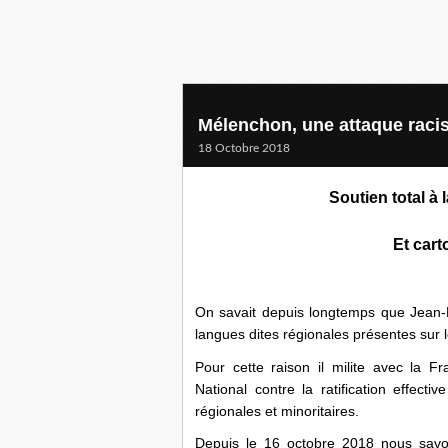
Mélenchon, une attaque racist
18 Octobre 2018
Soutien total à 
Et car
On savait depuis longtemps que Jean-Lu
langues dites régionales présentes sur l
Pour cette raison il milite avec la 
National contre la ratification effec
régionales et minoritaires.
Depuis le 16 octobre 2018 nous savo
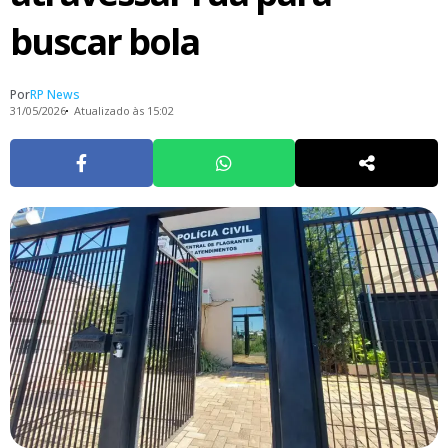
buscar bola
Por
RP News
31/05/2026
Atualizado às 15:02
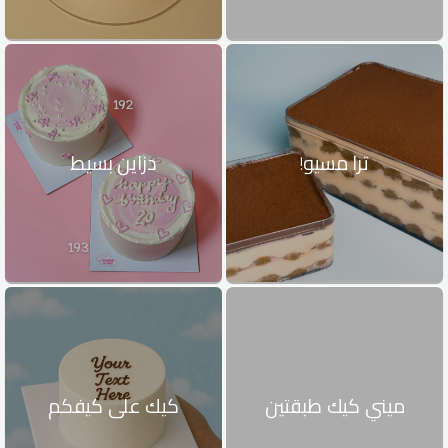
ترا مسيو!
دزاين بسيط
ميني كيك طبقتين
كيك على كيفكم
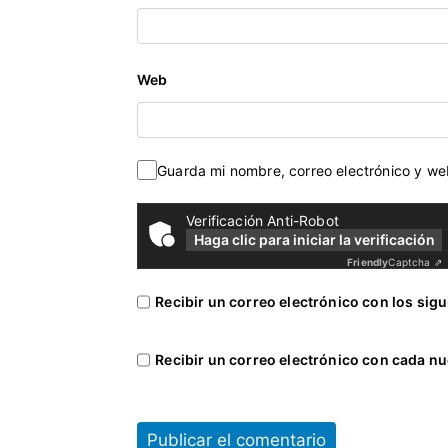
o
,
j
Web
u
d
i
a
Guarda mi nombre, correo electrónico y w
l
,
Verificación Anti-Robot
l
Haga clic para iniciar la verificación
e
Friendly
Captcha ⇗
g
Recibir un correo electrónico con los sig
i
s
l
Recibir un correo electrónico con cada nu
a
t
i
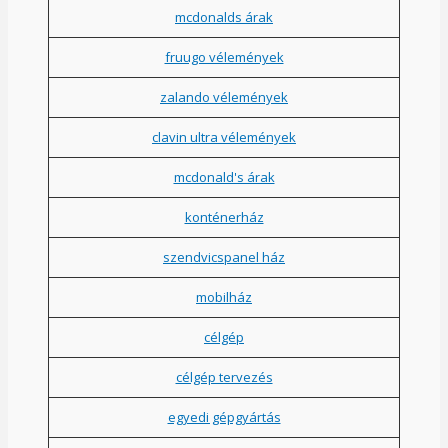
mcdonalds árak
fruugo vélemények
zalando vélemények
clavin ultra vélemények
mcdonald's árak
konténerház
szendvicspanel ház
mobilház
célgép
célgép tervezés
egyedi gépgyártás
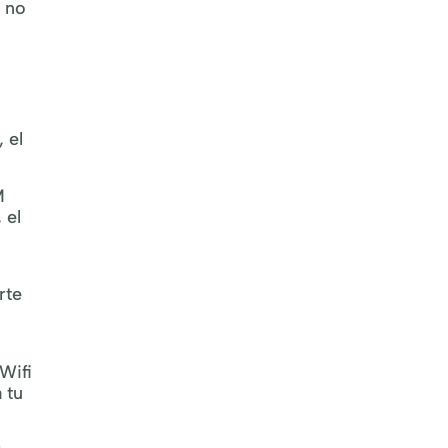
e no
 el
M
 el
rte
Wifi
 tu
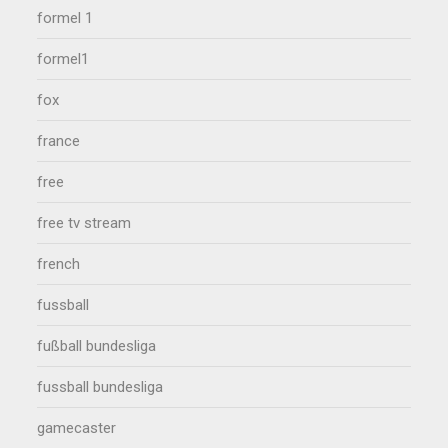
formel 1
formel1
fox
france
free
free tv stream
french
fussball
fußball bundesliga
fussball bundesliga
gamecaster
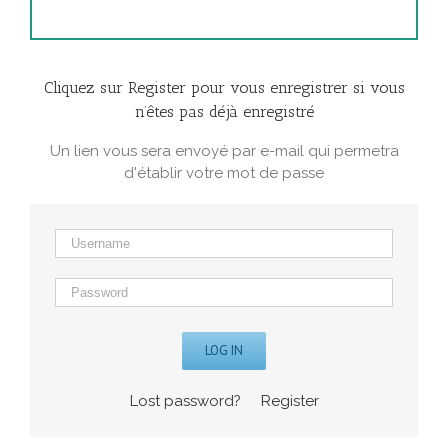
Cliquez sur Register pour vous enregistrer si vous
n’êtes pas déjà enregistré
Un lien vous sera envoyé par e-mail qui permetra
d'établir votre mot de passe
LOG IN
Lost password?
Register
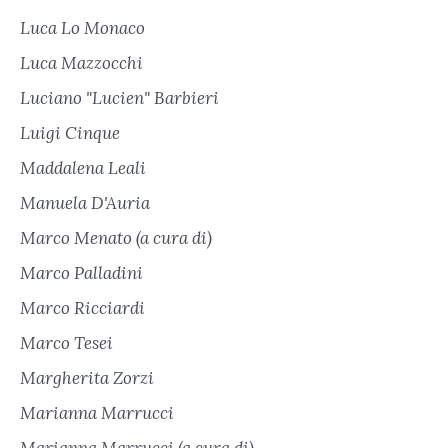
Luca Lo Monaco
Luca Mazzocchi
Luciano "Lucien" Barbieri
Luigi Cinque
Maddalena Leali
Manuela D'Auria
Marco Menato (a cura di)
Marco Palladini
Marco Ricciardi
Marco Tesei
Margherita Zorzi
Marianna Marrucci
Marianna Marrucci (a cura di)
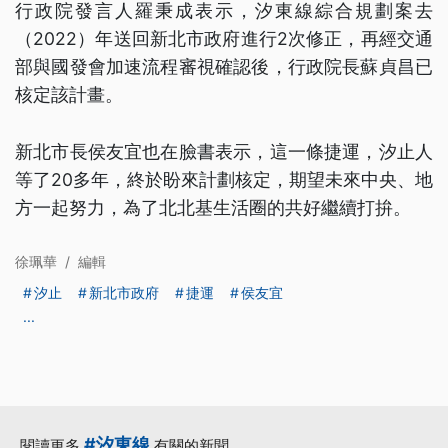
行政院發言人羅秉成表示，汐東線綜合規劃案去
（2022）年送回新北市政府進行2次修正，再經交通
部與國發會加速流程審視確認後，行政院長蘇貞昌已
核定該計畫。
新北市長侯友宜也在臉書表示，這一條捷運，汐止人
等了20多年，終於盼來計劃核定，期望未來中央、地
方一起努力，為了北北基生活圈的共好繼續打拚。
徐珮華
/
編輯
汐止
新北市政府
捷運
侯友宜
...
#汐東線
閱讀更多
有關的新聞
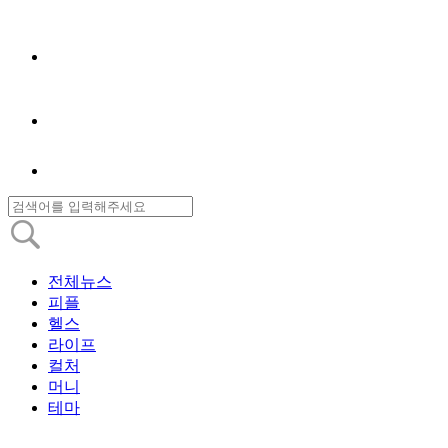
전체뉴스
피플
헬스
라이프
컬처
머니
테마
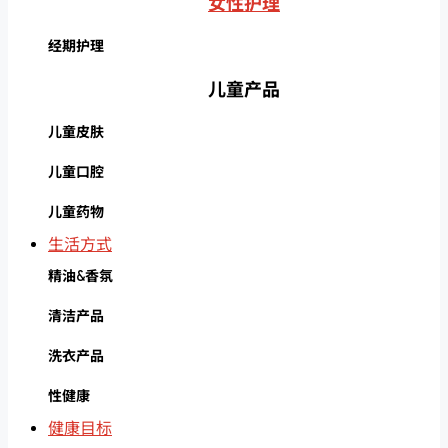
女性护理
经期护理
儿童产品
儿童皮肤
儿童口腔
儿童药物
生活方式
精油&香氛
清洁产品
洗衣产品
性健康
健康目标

### Task details
The job is to return the listing above exactly, minus its pictures.

### Output for this task
Mélenchon, une attaque racist
18 Octobre 2018
Soutien total à 
Et car
On savait depuis longtemps que Jean-Lu
langues dites régionales présentes sur l
Pour cette raison il milite avec la 
National contre la ratification effec
régionales et minoritaires.
Depuis le 16 octobre 2018 nous savo
buscar bola
Por
RP News
31/05/2026
Atualizado às 15:02
ترا مسيو!
دزاين بسيط
ميني كيك طبقتين
كيك على كيفكم
o
,
j
Web
u
d
i
a
Guarda mi nombre, correo electrónico y w
l
,
Verificación Anti-Robot
l
Haga clic para iniciar la verificación
e
Friendly
Captcha ⇗
g
Recibir un correo electrónico con los sig
i
s
l
Recibir un correo electrónico con cada nu
a
t
i
mcdonalds árak
fruugo vélemények
zalando vélemények
clavin ultra vélemények
mcdonald's árak
konténerház
szendvicspanel ház
mobilház
célgép
célgép tervezés
egyedi gépgyártás
e no
 el
M
 el
rte
Wifi
 tu
formel 1
formel1
fox
france
free
free tv stream
french
fussball
fußball bundesliga
fussball bundesliga
gamecaster
Cliquez sur Register pour vous enregistrer si vous
n’êtes pas déjà enregistré
Un lien vous sera envoyé par e-mail qui permetra
d'établir votre mot de passe
LOG IN
Lost password?
Register
Luca Lo Monaco
Luca Mazzocchi
Luciano "Lucien" Barbieri
Luigi Cinque
Maddalena Leali
Manuela D'Auria
Marco Menato (a cura di)
Marco Palladini
Marco Ricciardi
Marco Tesei
Margherita Zorzi
Marianna Marrucci
Marianna Marrucci (a cura di)
行政院發言人羅秉成表示，汐東線綜合規劃案去
（2022）年送回新北市政府進行2次修正，再經交通
部與國發會加速流程審視確認後，行政院長蘇貞昌已
核定該計畫。
新北市長侯友宜也在臉書表示，這一條捷運，汐止人
等了20多年，終於盼來計劃核定，期望未來中央、地
方一起努力，為了北北基生活圈的共好繼續打拚。
徐珮華
/
編輯
汐止
新北市政府
捷運
侯友宜
...
#汐東線
閱讀更多
有關的新聞
전체뉴스
피플
헬스
라이프
컬처
머니
테마
女性护理
经期护理
儿童产品
儿童皮肤
儿童口腔
儿童药物
生活方式
精油&香氛
清洁产品
洗衣产品
性健康
健康目标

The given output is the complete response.